What to do
A faithful transcription of all the data, images excluded, is the required answer.

Given records below:

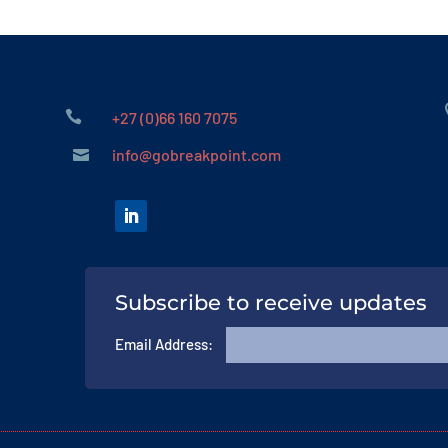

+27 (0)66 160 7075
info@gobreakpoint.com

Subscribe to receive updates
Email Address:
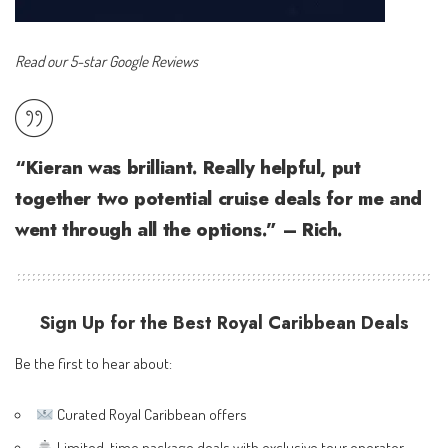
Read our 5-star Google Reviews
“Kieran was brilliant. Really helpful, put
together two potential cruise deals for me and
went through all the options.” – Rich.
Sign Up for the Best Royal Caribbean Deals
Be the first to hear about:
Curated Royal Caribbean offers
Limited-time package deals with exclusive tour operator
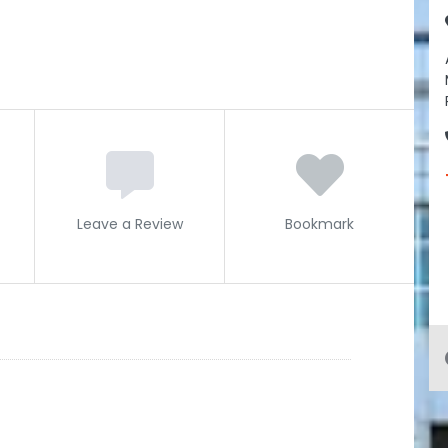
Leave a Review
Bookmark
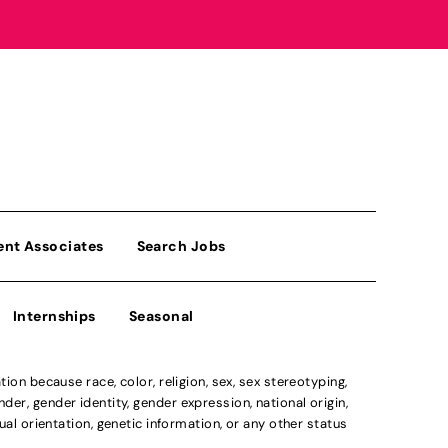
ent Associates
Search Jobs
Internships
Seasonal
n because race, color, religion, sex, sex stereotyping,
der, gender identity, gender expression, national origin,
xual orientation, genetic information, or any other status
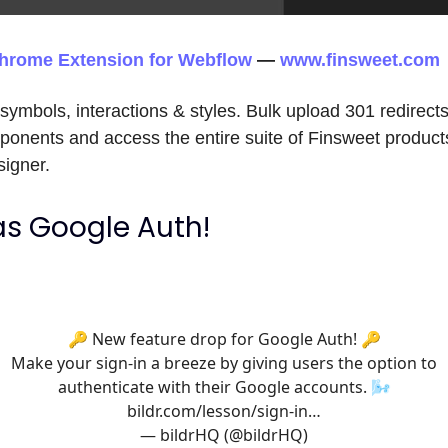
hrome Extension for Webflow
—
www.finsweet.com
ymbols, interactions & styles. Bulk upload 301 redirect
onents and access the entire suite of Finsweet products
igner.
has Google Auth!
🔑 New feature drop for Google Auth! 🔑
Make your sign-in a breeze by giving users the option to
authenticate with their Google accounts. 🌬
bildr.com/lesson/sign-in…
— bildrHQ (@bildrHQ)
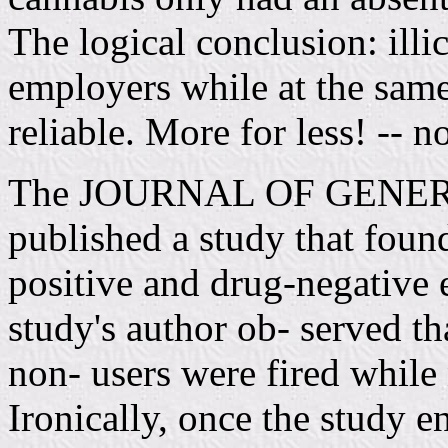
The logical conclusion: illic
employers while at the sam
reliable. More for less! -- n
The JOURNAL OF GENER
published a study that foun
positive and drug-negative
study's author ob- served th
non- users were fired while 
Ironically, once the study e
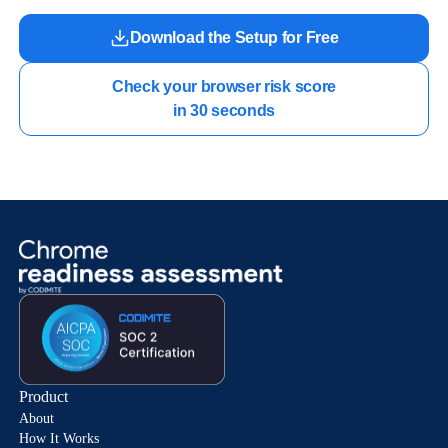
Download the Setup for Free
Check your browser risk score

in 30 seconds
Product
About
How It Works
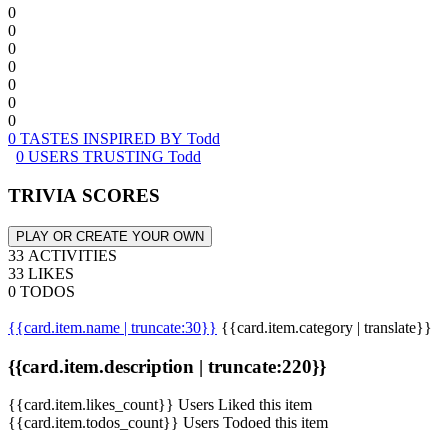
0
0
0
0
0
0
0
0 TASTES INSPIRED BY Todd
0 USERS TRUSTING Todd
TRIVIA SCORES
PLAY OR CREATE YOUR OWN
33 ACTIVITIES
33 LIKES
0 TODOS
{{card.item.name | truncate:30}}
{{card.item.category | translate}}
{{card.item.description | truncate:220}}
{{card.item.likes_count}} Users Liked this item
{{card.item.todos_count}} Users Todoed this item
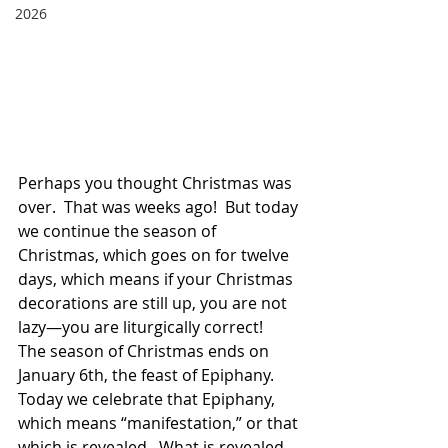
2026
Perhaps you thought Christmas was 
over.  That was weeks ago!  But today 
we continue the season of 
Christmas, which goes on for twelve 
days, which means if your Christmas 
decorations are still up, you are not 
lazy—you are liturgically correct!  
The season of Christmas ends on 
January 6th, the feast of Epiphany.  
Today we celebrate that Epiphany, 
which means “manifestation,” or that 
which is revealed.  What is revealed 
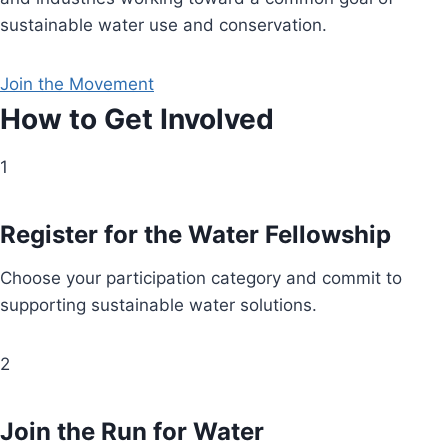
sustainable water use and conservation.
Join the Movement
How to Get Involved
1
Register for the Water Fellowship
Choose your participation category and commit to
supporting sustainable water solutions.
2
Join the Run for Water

End of Given records.

Answer to this task

+27 (0)66 160 7075
info@gobreakpoint.com

Subscribe to receive updates
Email Address:
Read our 5-star Google Reviews
“Kieran was brilliant. Really helpful, put
together two potential cruise deals for me and
went through all the options.” – Rich.
Sign Up for the Best Royal Caribbean Deals
Be the first to hear about:
Curated Royal Caribbean offers
Limited-time package deals with exclusive tour operator
Leave a Review
Bookmark
ent Associates
Search Jobs
Internships
Seasonal
n because race, color, religion, sex, sex stereotyping,
der, gender identity, gender expression, national origin,
xual orientation, genetic information, or any other status
hrome Extension for Webflow
—
www.finsweet.com
ymbols, interactions & styles. Bulk upload 301 redirect
onents and access the entire suite of Finsweet products
igner.
has Google Auth!
🔑 New feature drop for Google Auth! 🔑
Make your sign-in a breeze by giving users the option to
authenticate with their Google accounts. 🌬
bildr.com/lesson/sign-in…
— bildrHQ (@bildrHQ)
The logical conclusion: illic
employers while at the sam
reliable. More for less! -- n
The JOURNAL OF GENER
published a study that foun
positive and drug-negative
study's author ob- served th
non- users were fired while 
Ironically, once the study e
Download the Setup for Free
Check your browser risk score

in 30 seconds
Product
About
How It Works
0
0
0
0
0
0
0
0 TASTES INSPIRED BY Todd
0 USERS TRUSTING Todd
TRIVIA SCORES
PLAY OR CREATE YOUR OWN
33 ACTIVITIES
33 LIKES
0 TODOS
{{card.item.name | truncate:30}}
{{card.item.category | translate}}
{{card.item.description | truncate:220}}
{{card.item.likes_count}} Users Liked this item
{{card.item.todos_count}} Users Todoed this item
2026
Perhaps you thought Christmas was 
over.  That was weeks ago!  But today 
we continue the season of 
Christmas, which goes on for twelve 
days, which means if your Christmas 
decorations are still up, you are not 
lazy—you are liturgically correct!  
The season of Christmas ends on 
January 6th, the feast of Epiphany.  
Today we celebrate that Epiphany, 
which means “manifestation,” or that 
which is revealed.  What is revealed 
sustainable water use and conservation.
Join the Movement
How to Get Involved
1
Register for the Water Fellowship
Choose your participation category and commit to
supporting sustainable water solutions.
2
Join the Run for Water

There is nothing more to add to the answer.